--- INPUT MATERIAL ---

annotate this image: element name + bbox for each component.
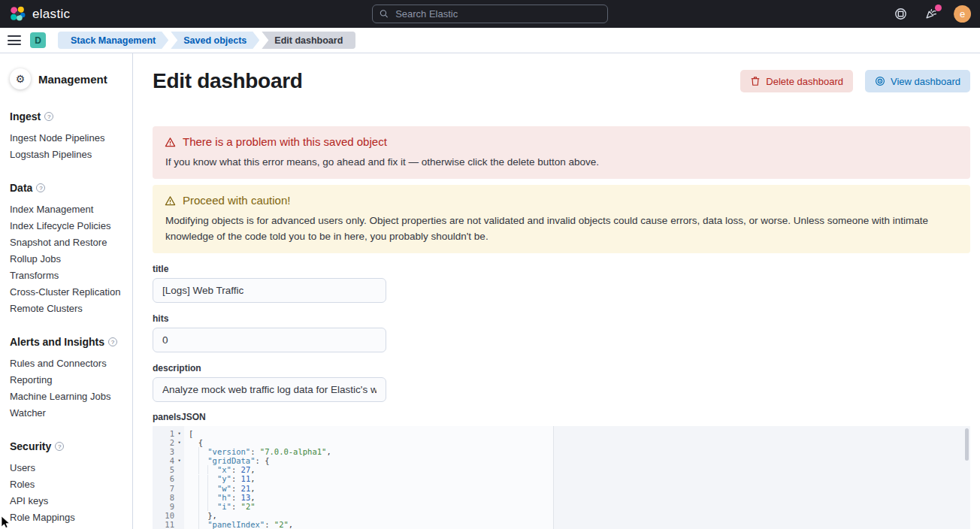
warning-callout-body: Modifying objects is for advanced users … (165, 213, 958, 244)
user-avatar[interactable]: e (954, 5, 971, 23)
section-title: Data (10, 182, 32, 194)
view-dashboard-button[interactable]: View dashboard (865, 70, 970, 92)
fold-toggle-icon[interactable]: ▾ (174, 456, 184, 465)
sidebar-item-index-management[interactable]: Index Management (10, 201, 126, 218)
mouse-cursor (1, 515, 11, 529)
form-row-title: title (153, 264, 970, 303)
view-dashboard-label: View dashboard (891, 76, 960, 87)
sidebar-item-role-mappings[interactable]: Role Mappings (10, 509, 126, 526)
line-number: 6 (153, 474, 174, 483)
gutter-line: 6▾ (153, 474, 184, 483)
sidebar-section-security: Security?UsersRolesAPI keysRole Mappings (10, 440, 126, 526)
elastic-brand[interactable]: elastic (9, 5, 70, 23)
newsfeed-button[interactable] (923, 6, 939, 23)
sidebar-header: ⚙ Management (10, 68, 126, 89)
sidebar-item-remote-clusters[interactable]: Remote Clusters (10, 301, 126, 317)
editor-code-area[interactable]: [ { "version": "7.0.0-alpha1", "gridData… (184, 426, 970, 529)
line-number: 2 (153, 438, 174, 447)
breadcrumb-stack-management[interactable]: Stack Management (58, 32, 168, 49)
section-info-icon[interactable]: ? (44, 112, 53, 121)
sidebar-item-users[interactable]: Users (10, 460, 126, 476)
section-title: Security (10, 440, 51, 452)
description-input[interactable] (153, 377, 386, 402)
hits-input[interactable] (153, 328, 386, 352)
section-title: Ingest (10, 110, 41, 122)
eye-icon (875, 76, 885, 86)
title-input[interactable] (153, 278, 386, 303)
breadcrumb-saved-objects[interactable]: Saved objects (171, 32, 259, 49)
sidebar-item-snapshot-and-restore[interactable]: Snapshot and Restore (10, 234, 126, 251)
line-number: 7 (153, 484, 174, 493)
warning-callout-title: Proceed with caution! (183, 194, 290, 207)
gutter-line: 8▾ (153, 493, 184, 502)
gutter-line: 9▾ (153, 502, 184, 511)
brand-name: elastic (32, 7, 70, 22)
fold-toggle-icon[interactable]: ▾ (174, 438, 184, 447)
sidebar-item-cross-cluster-replication[interactable]: Cross-Cluster Replication (10, 284, 126, 301)
error-callout: There is a problem with this saved objec… (153, 126, 970, 179)
line-number: 8 (153, 493, 174, 502)
sidebar-item-machine-learning-jobs[interactable]: Machine Learning Jobs (10, 388, 126, 405)
line-number: 11 (153, 520, 174, 529)
field-label-hits: hits (153, 313, 970, 324)
gutter-line: 2▾ (153, 438, 184, 447)
fold-toggle-icon[interactable]: ▾ (174, 429, 184, 438)
json-code-editor[interactable]: 1▾2▾3▾4▾5▾6▾7▾8▾9▾10▾11▾12▾13▾14▾ [ { "v… (153, 426, 970, 529)
sidebar-item-roles[interactable]: Roles (10, 476, 126, 493)
gutter-line: 5▾ (153, 465, 184, 474)
notification-dot (935, 5, 942, 11)
search-icon (380, 9, 389, 19)
field-label-title: title (153, 264, 970, 274)
gutter-line: 11▾ (153, 520, 184, 529)
breadcrumb-bar: D Stack ManagementSaved objectsEdit dash… (0, 28, 980, 53)
gear-icon: ⚙ (10, 68, 31, 89)
line-number: 5 (153, 465, 174, 474)
help-menu-button[interactable] (892, 6, 909, 23)
sidebar-item-reporting[interactable]: Reporting (10, 372, 126, 388)
editor-scrollbar[interactable] (965, 428, 969, 461)
main-content: Edit dashboard Delete dashboard (133, 53, 980, 529)
section-info-icon[interactable]: ? (108, 337, 117, 346)
sidebar-item-api-keys[interactable]: API keys (10, 493, 126, 509)
field-label-description: description (153, 363, 970, 373)
trash-icon (750, 76, 761, 86)
sidebar-item-ingest-node-pipelines[interactable]: Ingest Node Pipelines (10, 130, 126, 147)
section-title: Alerts and Insights (10, 336, 104, 348)
gutter-line: 7▾ (153, 484, 184, 493)
delete-dashboard-button[interactable]: Delete dashboard (740, 70, 853, 92)
section-info-icon[interactable]: ? (55, 442, 64, 451)
search-input[interactable] (394, 8, 600, 20)
space-selector[interactable]: D (30, 32, 46, 48)
sidebar-title: Management (38, 73, 107, 86)
error-callout-title: There is a problem with this saved objec… (183, 135, 387, 149)
breadcrumb: Stack ManagementSaved objectsEdit dashbo… (58, 32, 355, 49)
space-initial: D (35, 35, 41, 46)
sidebar-item-rules-and-connectors[interactable]: Rules and Connectors (10, 355, 126, 372)
help-lifebuoy-icon (894, 8, 907, 20)
sidebar-section-ingest: Ingest?Ingest Node PipelinesLogstash Pip… (10, 110, 126, 163)
sidebar-item-watcher[interactable]: Watcher (10, 405, 126, 422)
sidebar-item-logstash-pipelines[interactable]: Logstash Pipelines (10, 147, 126, 163)
gutter-line: 10▾ (153, 511, 184, 520)
warning-callout: Proceed with caution! Modifying objects … (153, 185, 970, 253)
line-number: 10 (153, 511, 174, 520)
section-info-icon[interactable]: ? (36, 183, 45, 192)
form-row-description: description (153, 363, 970, 402)
global-search[interactable] (372, 5, 608, 23)
print-margin (553, 426, 970, 529)
gutter-line: 4▾ (153, 456, 184, 465)
elastic-logo-icon (9, 5, 26, 23)
page-title: Edit dashboard (153, 69, 303, 93)
error-callout-body: If you know what this error means, go ah… (165, 154, 958, 170)
sidebar-item-index-lifecycle-policies[interactable]: Index Lifecycle Policies (10, 218, 126, 234)
warning-icon (165, 137, 176, 148)
delete-dashboard-label: Delete dashboard (766, 76, 843, 87)
line-number: 9 (153, 502, 174, 511)
line-number: 4 (153, 456, 174, 465)
avatar-initial: e (960, 8, 965, 20)
sidebar-item-transforms[interactable]: Transforms (10, 268, 126, 284)
menu-toggle-button[interactable] (8, 35, 21, 45)
top-navigation-bar: elastic e (0, 0, 980, 28)
sidebar-item-rollup-jobs[interactable]: Rollup Jobs (10, 251, 126, 268)
sidebar-section-alerts-and-insights: Alerts and Insights?Rules and Connectors… (10, 336, 126, 422)
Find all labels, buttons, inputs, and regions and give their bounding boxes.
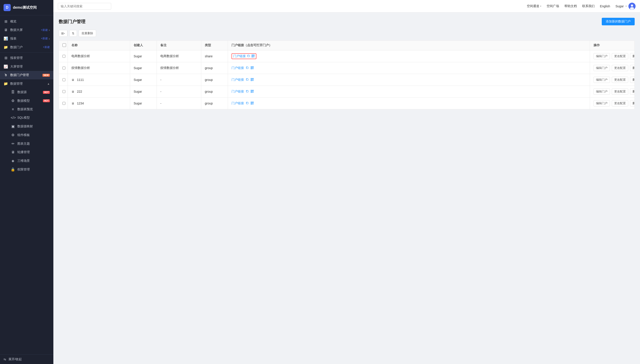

--- PROBLEM ---
Retype the full listing exactly; pictures stay out.

--- SOLVED EXERCISE ---
annotate this image: element name + bbox for each component.
warning-callout-body: Modifying objects is for advanced users … (165, 213, 958, 244)
user-avatar[interactable]: e (954, 5, 971, 23)
section-title: Data (10, 182, 32, 194)
view-dashboard-button[interactable]: View dashboard (865, 70, 970, 92)
fold-toggle-icon[interactable]: ▾ (174, 456, 184, 465)
sidebar-item-index-management[interactable]: Index Management (10, 201, 126, 218)
mouse-cursor (1, 515, 11, 529)
form-row-title: title (153, 264, 970, 303)
view-dashboard-label: View dashboard (891, 76, 960, 87)
sidebar-item-role-mappings[interactable]: Role Mappings (10, 509, 126, 526)
line-number: 6 (153, 474, 174, 483)
gutter-line: 6▾ (153, 474, 184, 483)
sidebar-section-security: Security?UsersRolesAPI keysRole Mappings (10, 440, 126, 526)
elastic-brand[interactable]: elastic (9, 5, 70, 23)
newsfeed-button[interactable] (923, 6, 939, 23)
sidebar-header: ⚙ Management (10, 68, 126, 89)
sidebar-item-remote-clusters[interactable]: Remote Clusters (10, 301, 126, 317)
editor-code-area[interactable]: [ { "version": "7.0.0-alpha1", "gridData… (184, 426, 970, 529)
line-number: 2 (153, 438, 174, 447)
breadcrumb-stack-management[interactable]: Stack Management (58, 32, 168, 49)
section-info-icon[interactable]: ? (44, 112, 53, 121)
sidebar-item-users[interactable]: Users (10, 460, 126, 476)
section-title: Security (10, 440, 51, 452)
description-input[interactable] (153, 377, 386, 402)
hits-input[interactable] (153, 328, 386, 352)
section-title: Ingest (10, 110, 41, 122)
eye-icon (875, 76, 885, 86)
title-input[interactable] (153, 278, 386, 303)
breadcrumb-saved-objects[interactable]: Saved objects (171, 32, 259, 49)
sidebar-item-snapshot-and-restore[interactable]: Snapshot and Restore (10, 234, 126, 251)
line-number: 7 (153, 484, 174, 493)
warning-callout-title: Proceed with caution! (183, 194, 290, 207)
gutter-line: 8▾ (153, 493, 184, 502)
gutter-line: 9▾ (153, 502, 184, 511)
brand-name: elastic (32, 7, 70, 22)
fold-toggle-icon[interactable]: ▾ (174, 438, 184, 447)
sidebar-item-cross-cluster-replication[interactable]: Cross-Cluster Replication (10, 284, 126, 301)
error-callout: There is a problem with this saved objec… (153, 126, 970, 179)
line-number: 8 (153, 493, 174, 502)
sidebar-item-machine-learning-jobs[interactable]: Machine Learning Jobs (10, 388, 126, 405)
line-number: 11 (153, 520, 174, 529)
field-label-hits: hits (153, 313, 970, 324)
gutter-line: 2▾ (153, 438, 184, 447)
fold-toggle-icon[interactable]: ▾ (174, 429, 184, 438)
json-code-editor[interactable]: 1▾2▾3▾4▾5▾6▾7▾8▾9▾10▾11▾12▾13▾14▾ [ { "v… (153, 426, 970, 529)
sidebar-item-roles[interactable]: Roles (10, 476, 126, 493)
gutter-line: 5▾ (153, 465, 184, 474)
notification-dot (935, 5, 942, 11)
search-icon (380, 9, 389, 19)
field-label-title: title (153, 264, 970, 274)
gutter-line: 11▾ (153, 520, 184, 529)
breadcrumb-bar: D Stack ManagementSaved objectsEdit dash… (0, 28, 980, 53)
gear-icon: ⚙ (10, 68, 31, 89)
line-number: 5 (153, 465, 174, 474)
help-menu-button[interactable] (892, 6, 909, 23)
sidebar-item-reporting[interactable]: Reporting (10, 372, 126, 388)
editor-scrollbar[interactable] (965, 428, 969, 461)
main-content: Edit dashboard Delete dashboard (133, 53, 980, 529)
section-info-icon[interactable]: ? (108, 337, 117, 346)
sidebar-item-api-keys[interactable]: API keys (10, 493, 126, 509)
field-label-description: description (153, 363, 970, 373)
trash-icon (750, 76, 761, 86)
sidebar-item-ingest-node-pipelines[interactable]: Ingest Node Pipelines (10, 130, 126, 147)
section-title: Alerts and Insights (10, 336, 104, 348)
gutter-line: 7▾ (153, 484, 184, 493)
delete-dashboard-button[interactable]: Delete dashboard (740, 70, 853, 92)
section-info-icon[interactable]: ? (55, 442, 64, 451)
search-input[interactable] (394, 8, 600, 20)
space-selector[interactable]: D (30, 32, 46, 48)
sidebar-title: Management (38, 73, 107, 86)
error-callout-title: There is a problem with this saved objec… (183, 135, 387, 149)
breadcrumb: Stack ManagementSaved objectsEdit dashbo… (58, 32, 355, 49)
space-initial: D (35, 35, 41, 46)
sidebar-item-rules-and-connectors[interactable]: Rules and Connectors (10, 355, 126, 372)
help-lifebuoy-icon (894, 8, 907, 20)
sidebar-section-ingest: Ingest?Ingest Node PipelinesLogstash Pip… (10, 110, 126, 163)
sidebar-item-watcher[interactable]: Watcher (10, 405, 126, 422)
sidebar-item-logstash-pipelines[interactable]: Logstash Pipelines (10, 147, 126, 163)
gutter-line: 10▾ (153, 511, 184, 520)
warning-callout: Proceed with caution! Modifying objects … (153, 185, 970, 253)
line-number: 10 (153, 511, 174, 520)
section-info-icon[interactable]: ? (36, 183, 45, 192)
form-row-description: description (153, 363, 970, 402)
global-search[interactable] (372, 5, 608, 23)
print-margin (553, 426, 970, 529)
gutter-line: 4▾ (153, 456, 184, 465)
elastic-logo-icon (9, 5, 26, 23)
page-title: Edit dashboard (153, 69, 303, 93)
error-callout-body: If you know what this error means, go ah… (165, 154, 958, 170)
sidebar-item-index-lifecycle-policies[interactable]: Index Lifecycle Policies (10, 218, 126, 234)
warning-icon (165, 137, 176, 148)
delete-dashboard-label: Delete dashboard (766, 76, 843, 87)
line-number: 9 (153, 502, 174, 511)
line-number: 4 (153, 456, 174, 465)
avatar-initial: e (960, 8, 965, 20)
sidebar-item-transforms[interactable]: Transforms (10, 268, 126, 284)
menu-toggle-button[interactable] (8, 35, 21, 45)
top-navigation-bar: elastic e (0, 0, 980, 28)
sidebar-item-rollup-jobs[interactable]: Rollup Jobs (10, 251, 126, 268)
sidebar-section-alerts-and-insights: Alerts and Insights?Rules and Connectors… (10, 336, 126, 422)
Find all labels, buttons, inputs, and regions and give their bounding boxes.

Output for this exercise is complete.